Ingiurie al giornalista, condannato l'ex "mister" del Treviso, Gennaro Ruotolo

Così ha stabilito otto anni dopo l'avvio della causa la Prima Sezione del Tribunale Civile di Treviso. Vittima degli insulti fu Giampaolo Zorzo, giornalista sportivo de "Il Gazzettino"

Lo stadio Tenni di Treviso

Otto anni dopo l'avvio della causa la Prima Sezione del Tribunale Civile di Treviso ha stabilito che quella ricevuta da Giampaolo Zorzo, giornalista sportivo de "Il Gazzettino" fu una ingiuria. E per questo ha condannato Gennaro Ruotolo, al tempo dei fatti allenatore della prima squadra del Treviso.

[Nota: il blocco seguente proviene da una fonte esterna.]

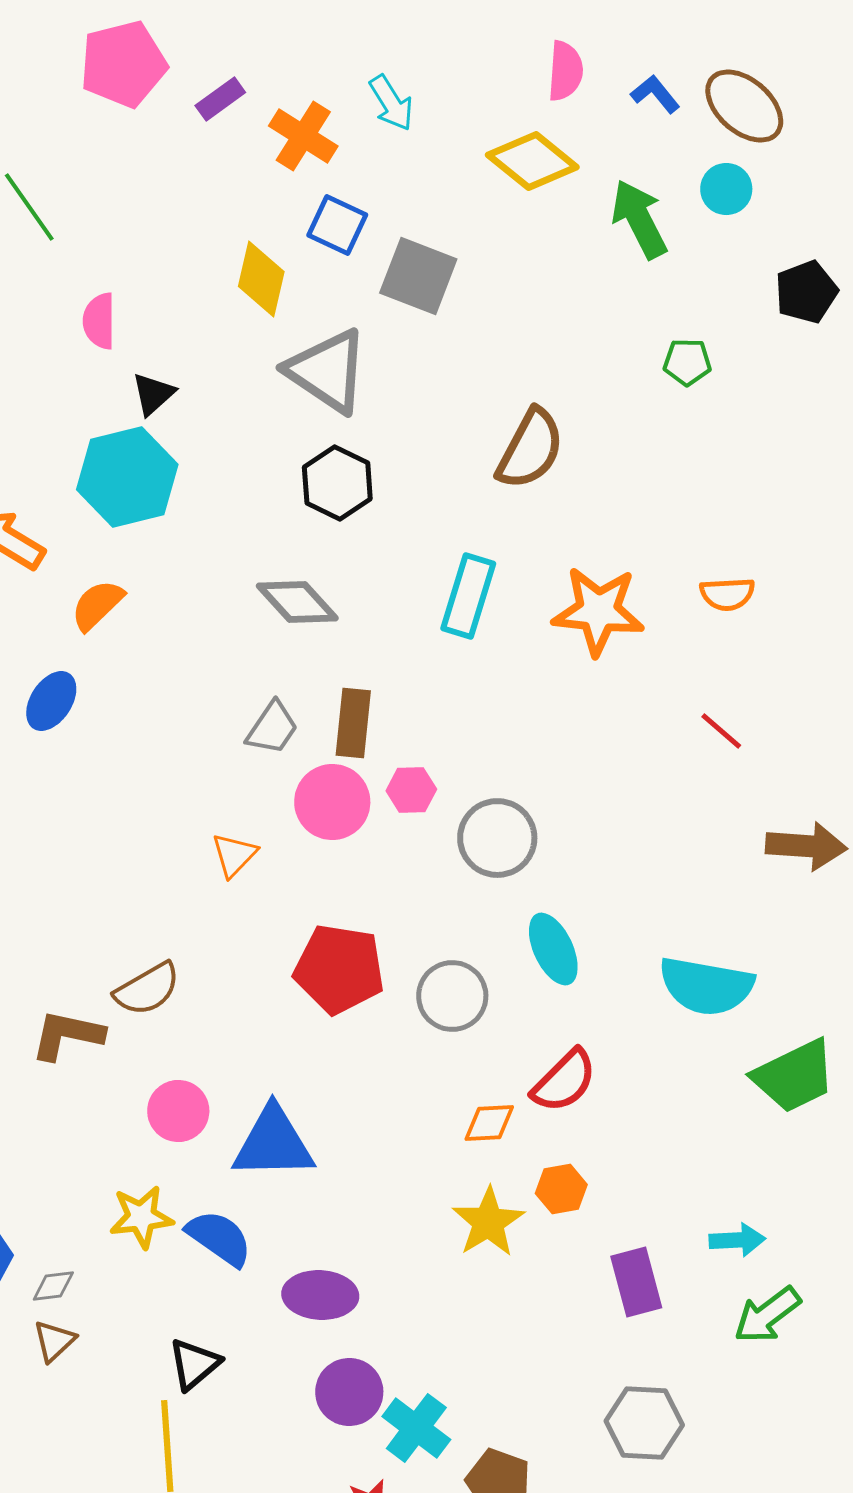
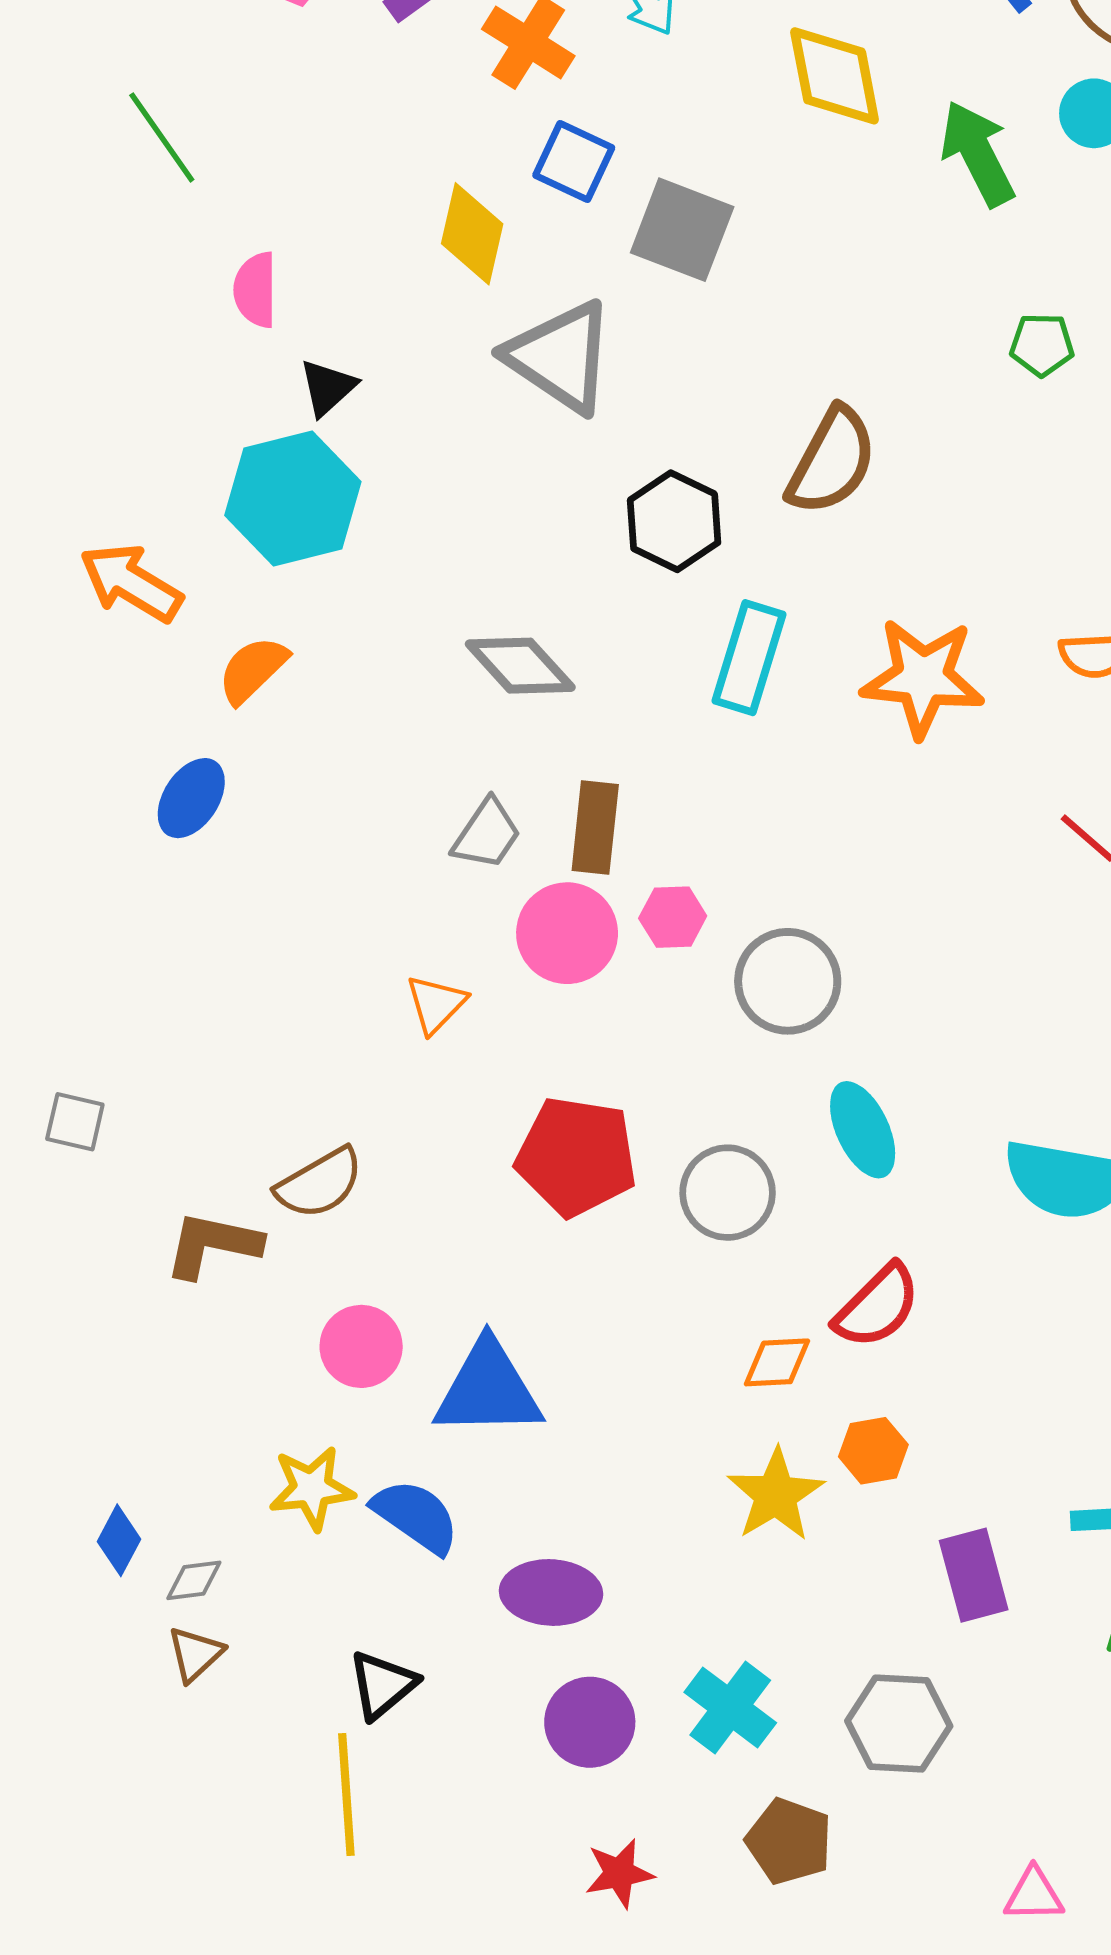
yellow diamond: (532, 161) -> (835, 76), turned 40
black hexagon: (337, 483) -> (674, 521), moved
gray hexagon: (644, 1423) -> (899, 1724), moved
cyan cross: (416, 1428) -> (730, 1708), moved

I fatti sono avvenuti il 29 dicembre del 2012. Zorzo era stato convocato, proprio in quanto cronista sportivo, dal presidente del sodalizio biancoceleste Corvezzo a seguito di alcuni articoli apparsi sulla stampa locale e relativi alla recente crisi societaria e al cambio ai vertici della squadra. «Questo è quello che vali, sei un uomo di....»: era stata l'aggressione verbale da parte di Ruotolo ai danni di Zorzo, nel corso di un incontro in cui, tra gli altri, erano presenti Corvezzo, il vice allenatore Carrara, lo stesso Ruotolo e una decina di tifosi.

Secondo quanto riferito, Ruotolo ha poi inseguito il giornalista che aveva deciso di lasciare il meeting, urlando: «Ti sei offeso solo perché non vali cinque centesimi ma un euro? Sei un venduto». Zorzo decide quindi di sporgere querela per ingiuria contro l'allenatore del Treviso, successivamente depenalizzato, e quindi di trascinare il "mister" davanti al giudice civile, chiedendo l'accertamento dell'illecito, il risarcimento dei danni e l'applicazione della sanzione pecuniaria.

Nelle sue motivazioni il giudice Giulia Civiero indica nelle deposizioni di Renzo Corvezzo e di Claudio Cavallin (presente al momento dell'alterco) l'elemento decisivo. «Non vi è ragione - scrive il giudice - di dubitare della attendibilità delle deposizioni dei testi, in quanto entrambi certamente indifferenti all'esito del presente giudizio».